To be sure, many churches face financial challenges of their own. But there are ways to support and equip them, such as rectifying incentives for charitable giving. Nearly half of the population has no income-tax liability, and thus does not benefit from the existing charitable tax deduction. An above-the-line deduction, would allow all households to deduct charitable giving even if they do not itemize their deductions. This is likely to have the effect of increasing giving to local organizations addressing poverty and childhood. That’s because while wealthier households tend to donate to art- and education-related nonprofits, middle- and low-income households (currently excluded from the charitable tax deduction) are significantly more likely to give to faith-based and poverty efforts.
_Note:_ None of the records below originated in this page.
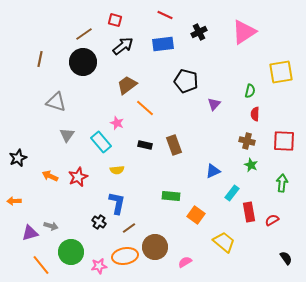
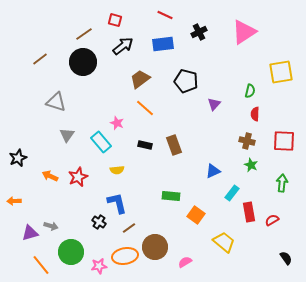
brown line at (40, 59): rotated 42 degrees clockwise
brown trapezoid at (127, 85): moved 13 px right, 6 px up
blue L-shape at (117, 203): rotated 25 degrees counterclockwise
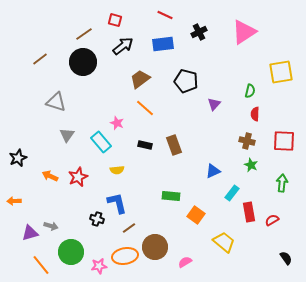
black cross at (99, 222): moved 2 px left, 3 px up; rotated 16 degrees counterclockwise
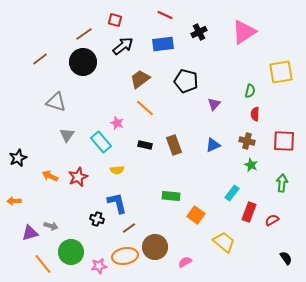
blue triangle at (213, 171): moved 26 px up
red rectangle at (249, 212): rotated 30 degrees clockwise
orange line at (41, 265): moved 2 px right, 1 px up
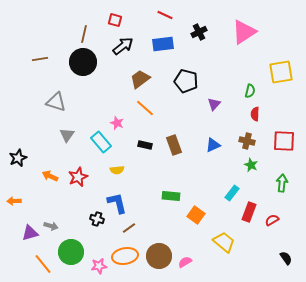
brown line at (84, 34): rotated 42 degrees counterclockwise
brown line at (40, 59): rotated 28 degrees clockwise
brown circle at (155, 247): moved 4 px right, 9 px down
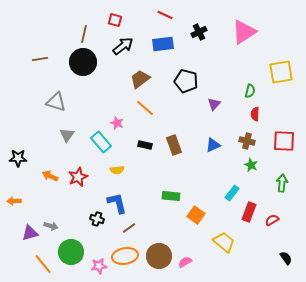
black star at (18, 158): rotated 24 degrees clockwise
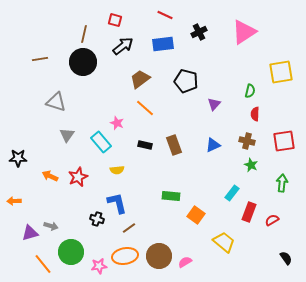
red square at (284, 141): rotated 10 degrees counterclockwise
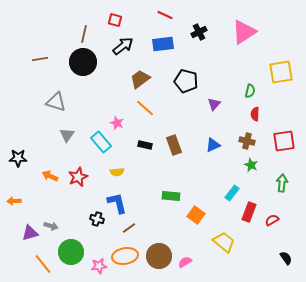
yellow semicircle at (117, 170): moved 2 px down
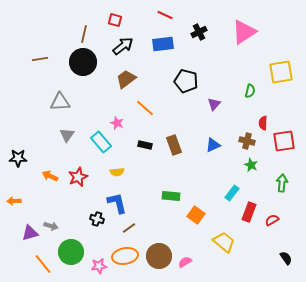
brown trapezoid at (140, 79): moved 14 px left
gray triangle at (56, 102): moved 4 px right; rotated 20 degrees counterclockwise
red semicircle at (255, 114): moved 8 px right, 9 px down
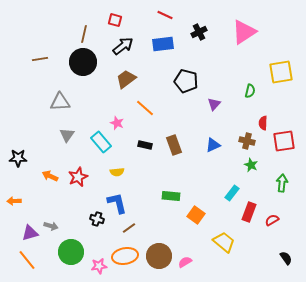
orange line at (43, 264): moved 16 px left, 4 px up
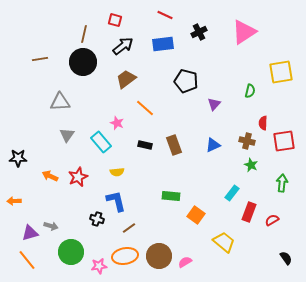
blue L-shape at (117, 203): moved 1 px left, 2 px up
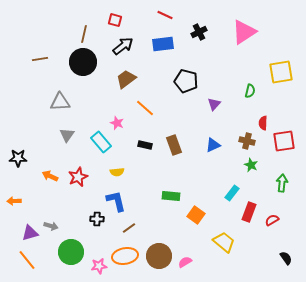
black cross at (97, 219): rotated 16 degrees counterclockwise
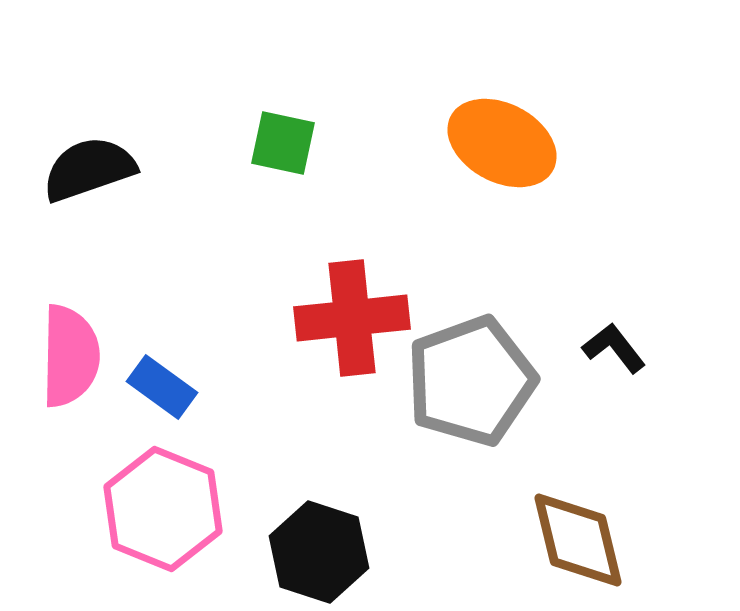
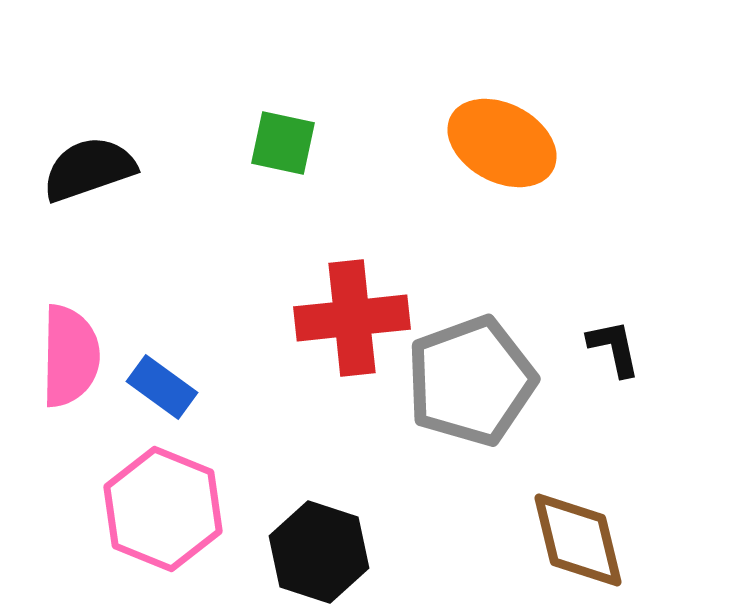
black L-shape: rotated 26 degrees clockwise
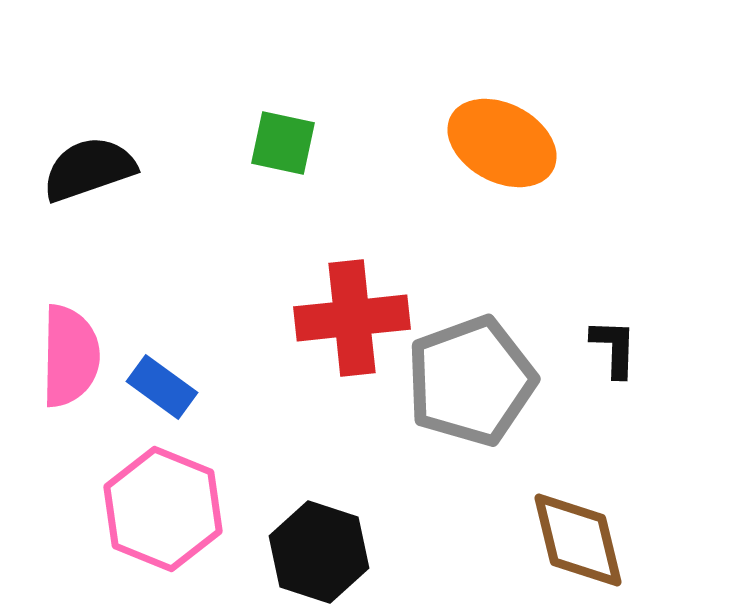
black L-shape: rotated 14 degrees clockwise
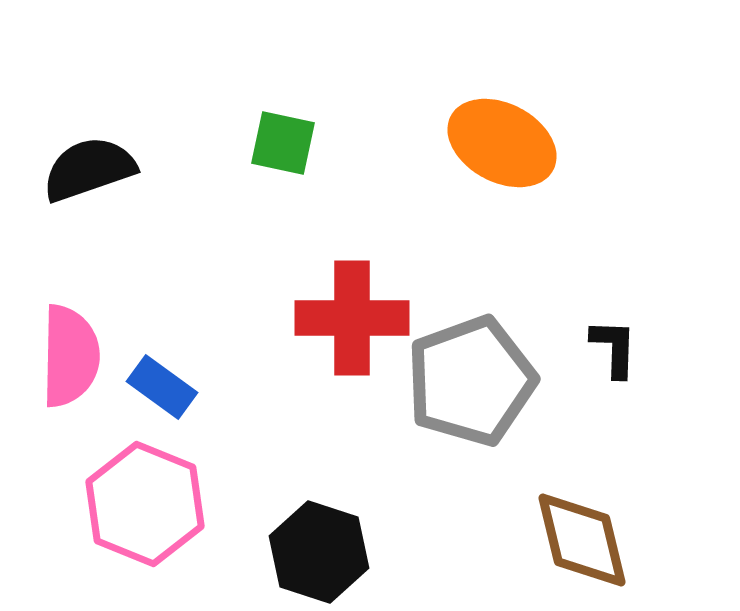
red cross: rotated 6 degrees clockwise
pink hexagon: moved 18 px left, 5 px up
brown diamond: moved 4 px right
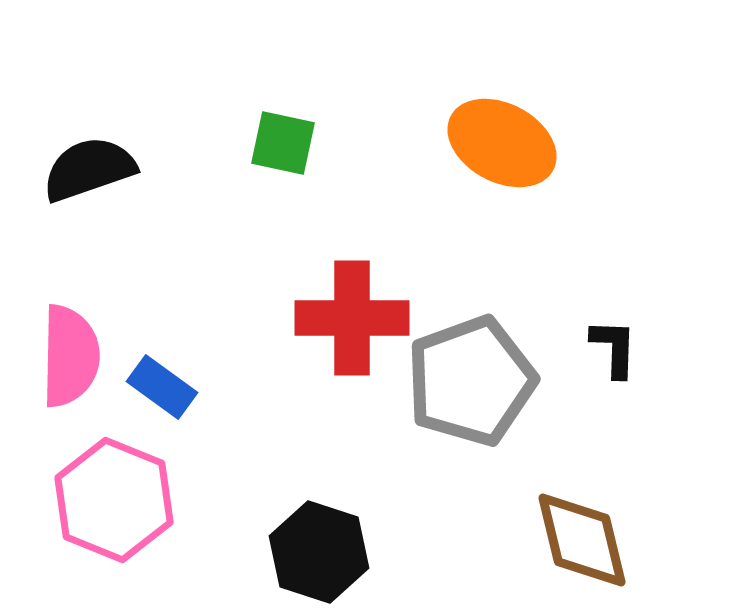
pink hexagon: moved 31 px left, 4 px up
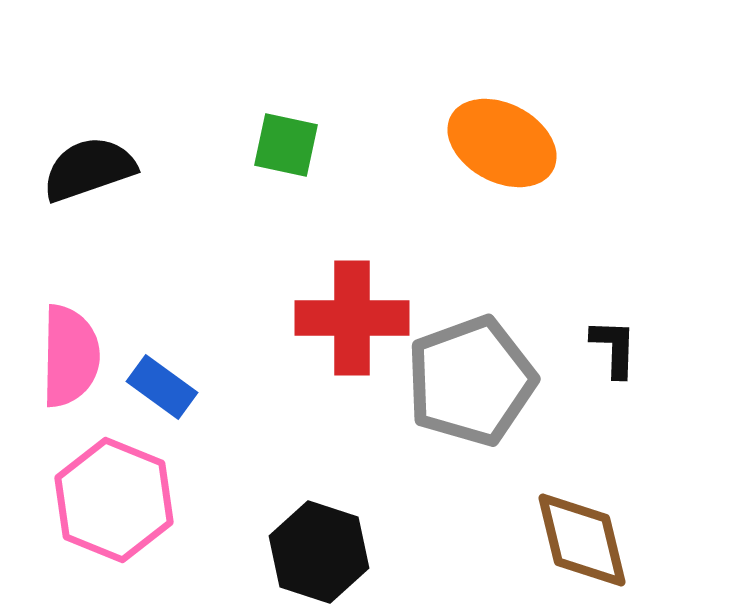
green square: moved 3 px right, 2 px down
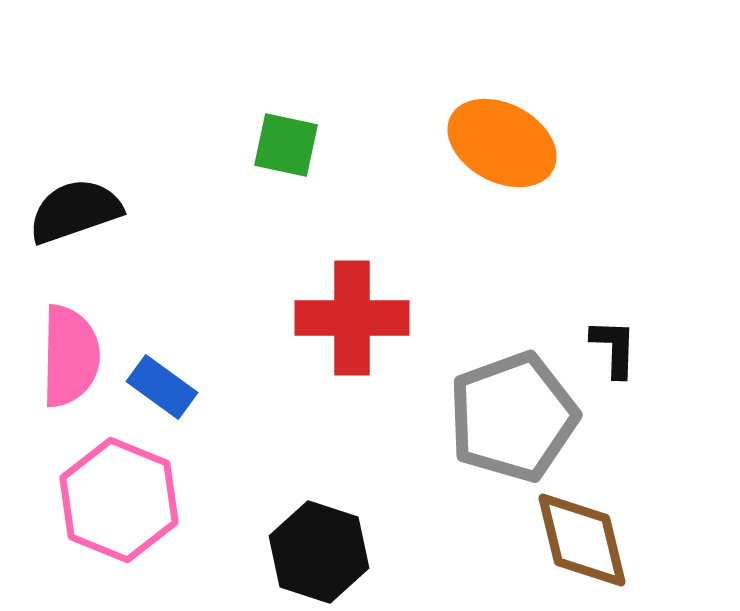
black semicircle: moved 14 px left, 42 px down
gray pentagon: moved 42 px right, 36 px down
pink hexagon: moved 5 px right
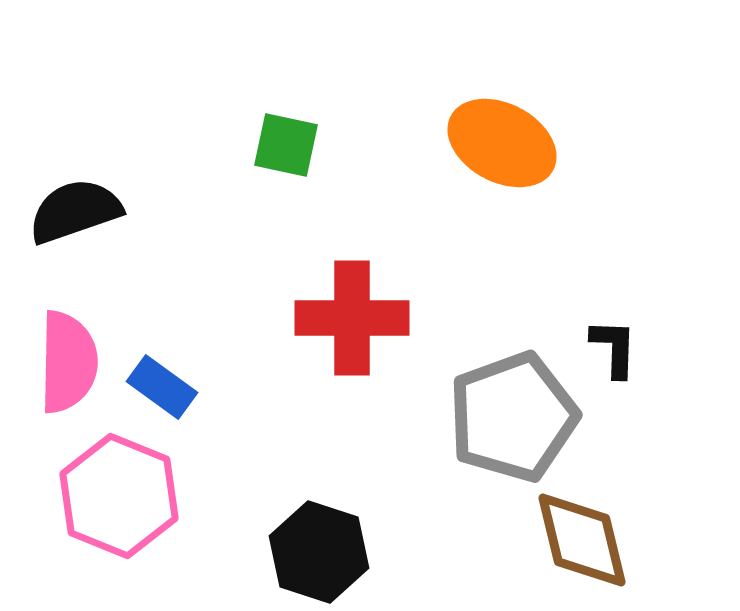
pink semicircle: moved 2 px left, 6 px down
pink hexagon: moved 4 px up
Of course, there is a much broader array of community and nonprofit supports beyond faith-based groups. One way that communities can leverage their respective resources towards the common goal of better supporting families would be to set up local “opportunity councils” with a cross-sector of local leadership across the government, nonprofit, faith-based groups, and parents. This idea was proposed by former AEI economist Aparna Mathur and me in a National Affairs article and has been used elsewhere with success to address complex problems such as child poverty in Canada and child school performance through a group called StriveTogether in Cincinnati. Too often, localities’ resources are stove-piped into separate functions—housing, education, family support, etc. There is hardly ever an overarching, comprehensive focus on a single outcome. Opportunity councils could be authorized to help direct private investment or public resources around child outcomes or family affordability and help connect various parts of the community that do not regularly interact.